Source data
++++

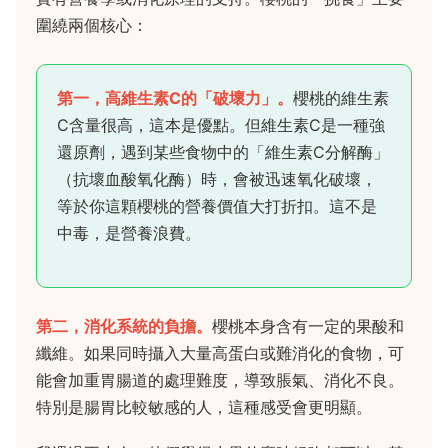
圍繞兩個核心：
第一，高維生素C的「破壞力」。
櫻桃的維生素
C含量很高，這本是優點。但維生素C是一種強
還原劑，遇到某些食物中的「維生素C分解酶」
（抗壞血酸氧化酶）時，會被迅速氧化破壞，
等於你這顆櫻桃的營養價值大打折扣。這不是
中毒，是營養浪費。
第二，消化系統的負擔。
櫻桃本身含有一定的果酸和
纖維。如果同時攝入大量高蛋白或難消化的食物，可
能會加重胃腸道的處理難度，導致脹氣、消化不良。
特別是腸胃比較敏感的人，這種感受會更明顯。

++++

> _Exercise brief_
Since the copy should hold text only, set down each record exactly and leave the pictures out.

> _Problem solution_
圍繞兩個核心：
第一，高維生素C的「破壞力」。
櫻桃的維生素
C含量很高，這本是優點。但維生素C是一種強
還原劑，遇到某些食物中的「維生素C分解酶」
（抗壞血酸氧化酶）時，會被迅速氧化破壞，
等於你這顆櫻桃的營養價值大打折扣。這不是
中毒，是營養浪費。
第二，消化系統的負擔。
櫻桃本身含有一定的果酸和
纖維。如果同時攝入大量高蛋白或難消化的食物，可
能會加重胃腸道的處理難度，導致脹氣、消化不良。
特別是腸胃比較敏感的人，這種感受會更明顯。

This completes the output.